Leí una vez una frase de Ray Lóriga que dice: “La memoria es el perro más estúpido, le tiramos un palo y nos trae cualquier cosa”. Pensar en la memoria es pensar en lo que fuimos, en lo que somos y en lo que seremos; en tratar de ver lo que le tiramos y lo que nos devuelve. Sí, muchas veces nos puede devolver cualquier cosa, pero, la mayoría de las veces, lo que nos devuelve son las experiencias y sentimientos que hemos acumulado para intentar no perder el destino.

¿Tenemos memoria? ¿Recordamos lo que hemos sido, lo que somos y lo que seremos? No podremos responder a estas preguntas sí, en momentos como el que ahora se atiene Colombia en su búsqueda por la paz, se presenta, como si nadie quisiera la cosa, como si ayer hubiéramos visto por primera vez esta República, que no hubo desaparecidos en los trágicos eventos de la retoma del Palacio de Justicia.

Pareciera que eso que llamamos memoria, eso que podemos recordar, se reescribe a diario en un ataque de insensatez que quiere ver en nosotros seres que pierden experiencias y sentimientos, seres a los cuales que se les puede implantar cualquier “narrativa” que halle ventajas en el “relato” invisibilizador de lo incómodo.

Así se siente con las palabras que asomaron por los medios de comunicación masiva –“no hubo personas desaparecidas, sino malas identificaciones y la entrega equivocada de cuerpos a los familiares de las víctimas”, y que se suman a la confusa pérdida de la organización de la memoria de las víctimas en el futuro Museo de Memoria Histórica de Colombia y al traslado de la investigación sobre el conflicto armado del Centro Nacional de Memoria Historia a Colciencias.

Se diluyen, haciendo trizas, los esfuerzos enconados que se habían abierto para reparar en las complejidades que nos llevaron a enredarnos en ese conflicto fratricida, cuya última arista se intentó frenar con la firma del Acuerdo final para la terminación del conflicto y la construcción de una paz estable y duradera, toda vez que las inequidades y desigualdades que nos definen, se siguen replicando, impositivamente, en todas las dimensiones de la escasa sociedad en la que nos queremos seguir encontrando.

La memoria que está con nosotros, aunque confusa y difusa, es la memoria que nos permite seguir alerta en la detención de las arbitrariedades y disparidades con las que nos hemos acostumbrado a tejer nuestras relaciones.

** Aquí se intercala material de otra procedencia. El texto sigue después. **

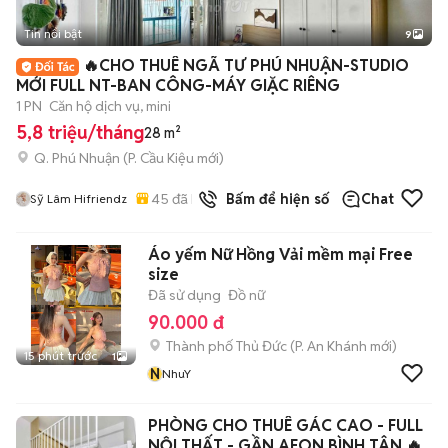
Tin nổi bật
9
+
2
🔥CHO THUÊ NGÃ TƯ PHÚ NHUẬN-STUDIO
MỚI FULL NT-BAN CÔNG-MÁY GIẶC RIÊNG
1 PN
Căn hộ dịch vụ, mini
5,8 triệu/tháng
28 m²
Q. Phú Nhuận
(
P. Cầu Kiệu
mới)
45
đã bán
Bấm để hiện số
Chat
Sỹ Lâm Hifriendz
Áo yếm Nữ Hồng Vải mềm mại Free
size
Đã sử dụng
Đồ nữ
90.000 đ
Thành phố Thủ Đức
(
P. An Khánh
mới)
15 phút trước
1
N
NhuY
PHÒNG CHO THUÊ GÁC CAO - FULL
NỘI THẤT - GẦN AEON BÌNH TÂN 🔥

Sin ella no podremos alzar la voz para remarcar en lo que se ha hecho y que es necesario deshacer para evitar las oscuras repeticiones que siguen horadando la poca confianza que nos arropa, y que se juntan, inevitablemente, con la incansable búsqueda del lucro de la guerra, para seguir con la depredación de nuestro insuficiente bienestar a favor de los privilegios de unos, como siempre lo hemos sabido.

Remarcar en la historia que cada memoria trae y nos devuelve, es la manera en la que hay que afrontar los embates que cualquier relato impone. Reiterar en la posibilidad que cada historia debe ser reconocida, es reiterar que para marcar los caminos se deben reconocer las decisiones que han pasado con nosotros, es reconocer que para ser hay que aprender de los errores y de los aciertos.

Si ocultamos, si negamos, si perdemos memoria, no podremos encontrar estabilidades en la paz que queremos tener. Estaremos, distópicamente (¿despóticamente?), condenados a repetir las historias tantas veces (in)superables.